## Task item
Gather, from the listing beneath this task, every line holding the string "login".

## Material provided

****

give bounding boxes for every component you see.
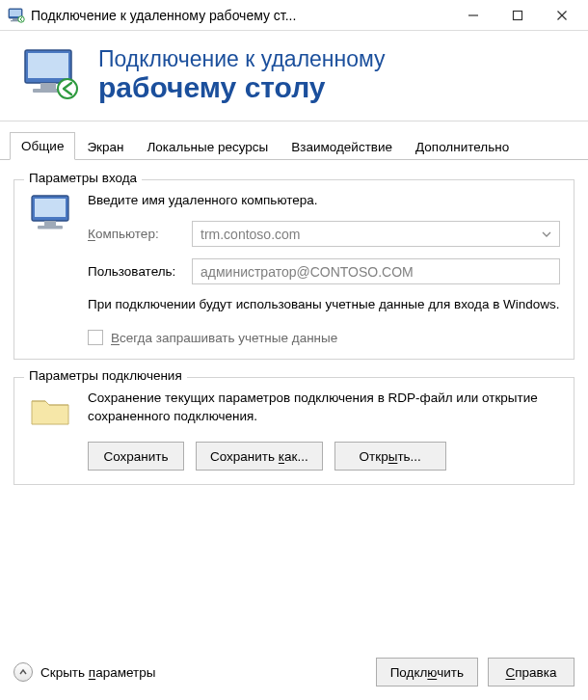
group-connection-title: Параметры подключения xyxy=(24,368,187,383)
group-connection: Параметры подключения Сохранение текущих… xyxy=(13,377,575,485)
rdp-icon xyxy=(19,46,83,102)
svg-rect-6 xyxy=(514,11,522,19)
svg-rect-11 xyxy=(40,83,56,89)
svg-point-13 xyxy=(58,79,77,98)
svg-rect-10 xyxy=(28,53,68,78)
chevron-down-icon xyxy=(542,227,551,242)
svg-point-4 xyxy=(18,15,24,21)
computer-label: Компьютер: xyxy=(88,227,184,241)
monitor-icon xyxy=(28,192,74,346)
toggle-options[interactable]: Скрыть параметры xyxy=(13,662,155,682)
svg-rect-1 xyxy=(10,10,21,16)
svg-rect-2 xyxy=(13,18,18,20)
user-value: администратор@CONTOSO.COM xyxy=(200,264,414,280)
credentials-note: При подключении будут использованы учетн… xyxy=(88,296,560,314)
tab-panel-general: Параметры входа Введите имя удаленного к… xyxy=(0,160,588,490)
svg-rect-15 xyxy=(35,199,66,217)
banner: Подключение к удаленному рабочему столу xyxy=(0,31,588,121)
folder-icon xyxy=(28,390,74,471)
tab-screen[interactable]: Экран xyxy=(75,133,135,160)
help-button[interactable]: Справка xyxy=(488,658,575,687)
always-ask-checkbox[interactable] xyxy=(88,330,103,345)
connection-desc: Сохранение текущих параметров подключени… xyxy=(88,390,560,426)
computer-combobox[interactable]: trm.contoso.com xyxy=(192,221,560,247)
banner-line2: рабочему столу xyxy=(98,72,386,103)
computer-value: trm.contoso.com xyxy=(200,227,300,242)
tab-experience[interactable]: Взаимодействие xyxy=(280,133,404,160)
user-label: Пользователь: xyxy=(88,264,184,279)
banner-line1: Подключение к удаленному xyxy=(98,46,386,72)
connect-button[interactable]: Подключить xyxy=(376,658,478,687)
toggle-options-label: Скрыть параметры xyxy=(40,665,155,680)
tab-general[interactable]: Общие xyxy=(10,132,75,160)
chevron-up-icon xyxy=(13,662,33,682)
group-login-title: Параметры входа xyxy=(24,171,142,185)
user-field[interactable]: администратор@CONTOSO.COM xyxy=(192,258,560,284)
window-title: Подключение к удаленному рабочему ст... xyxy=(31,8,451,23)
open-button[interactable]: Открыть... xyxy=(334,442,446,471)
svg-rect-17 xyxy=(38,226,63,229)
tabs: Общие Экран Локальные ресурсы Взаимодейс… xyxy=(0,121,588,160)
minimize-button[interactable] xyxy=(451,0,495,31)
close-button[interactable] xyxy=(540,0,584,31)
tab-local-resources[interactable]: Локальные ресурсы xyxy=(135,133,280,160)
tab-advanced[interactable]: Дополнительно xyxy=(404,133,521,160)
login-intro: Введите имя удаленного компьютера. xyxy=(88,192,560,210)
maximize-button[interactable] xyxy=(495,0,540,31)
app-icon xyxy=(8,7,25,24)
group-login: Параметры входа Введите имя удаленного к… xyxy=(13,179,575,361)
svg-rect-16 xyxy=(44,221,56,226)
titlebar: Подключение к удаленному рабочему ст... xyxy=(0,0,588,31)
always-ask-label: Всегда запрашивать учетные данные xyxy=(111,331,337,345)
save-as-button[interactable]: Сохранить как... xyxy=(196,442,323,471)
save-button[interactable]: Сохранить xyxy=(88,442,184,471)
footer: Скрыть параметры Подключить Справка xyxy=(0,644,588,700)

****

## Response box
group-login-title: Параметры входа xyxy=(24,171,142,185)
login-intro: Введите имя удаленного компьютера. xyxy=(88,192,560,210)
group-login: Параметры входа Введите имя удаленного к… xyxy=(13,179,575,361)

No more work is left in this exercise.